14 Le relatif manque d’attention pour les reliures soudanaises peut s’expliquer de plusieurs manières. D’abord, beaucoup de manuscrits soudanais demeurent encore dans des endroits d’accès difficile. Deuxièmement, dans les catalogues de manuscrits conservés en Afrique, il n’est pas forcément fait mention de la présence des reliures ; enfin, le fait que la plupart des reliures soudanaises datent des XIXe et XXe siècles, une période trop récente pour susciter le même intérêt que les reliures arabes beaucoup plus anciennes, a pu également jouer.

15 O. du Puigaudeau, « Arts et coutumes des Maures ».

16 L’une des espèces d’acacias africains répandus en Afrique de la côte atlantique jusqu’en Afrique orientale. Les feuilles et les fruits de cette essence sont employés en médecine traditionnelle, tandis que les fruits riches en tanins sont utilisés dans la tannerie.

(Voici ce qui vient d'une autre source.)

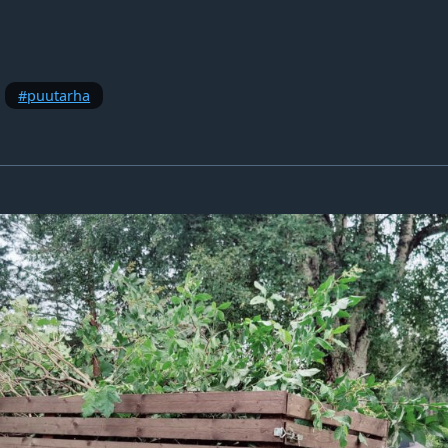
puutarha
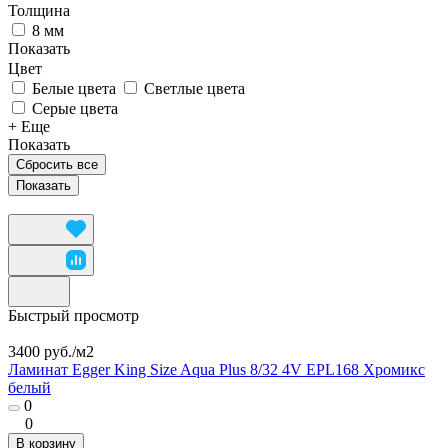
Толщина
8 мм
Показать
Цвет
Белые цвета
Светлые цвета
Серые цвета
+ Еще
Показать
Сбросить все
Быстрый просмотр
3400 руб./
м2
Ламинат Egger King Size Aqua Plus 8/32 4V EPL168 Хромикс
белый
0
0
В корзину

17 L’A.F.O.P., par exemple, est une Association de Formation professionnelle, née d’une collaboration entre les gouvernements français et nigérien. Elle a pour fonction de moderniser l’ensemble des métiers du cuir au Niger. Son but est d’arriver à produire des cuirs de qualité, afin de les commercialiser et de donner la possibilité à l’artisanat nigérien de gagner sa place dans le commerce international.

18 K. Chater, « Commerce transsaharien et esclavage au XIXe siècle, dans les régences de Tunis et de Tripoli ».

19 A ce propos, nous avons esquissé un petit répertoire des fers employés au sein des reliures que nous avons examinées. Cette base de données est destinée à s’enrichir des nouvelles identifications que notre recherche est susceptible d’imposer. 1) Une chenille formée par une succession de 2 barres interrompues par un espace médian. 2) Une chenille formée par une succession de 3 barres interrompues par un espace médian. 3) Un petit rond qui peut aussi être entouré d’un anneau en relief et que limitent des cercles martelés en creux. 4) Un petit triangle vide. 5) Un triangle rempli. 6) Un carré rempli avec une grille. 7) Un croissant. 8) Une f leurette quadrilobée.

20 Voir par exemple le manuscrit BnF, arabe 7146.

21 Voir par exemple le manuscrit BnF, arabe 7147.

22 Voir par exemple les manuscrits 926 et 909 de la Chester Beatty Library.

23 Le motif de la diagonale a connu une grande popularité dans l’ensemble des reliures soudanaises ainsi que dans d’autres régions d’Afrique. Par exemple, on le retrouve sur les étuis des livres éthiopiens du XXe siècle (ETHAF 032587) ou de Madagascar (Musée Branly, inv. 71.1990.57.779.1-2 et 71.1990.57.298.1-2).

24 Cambridge, University Library, manuscrit Or. 413.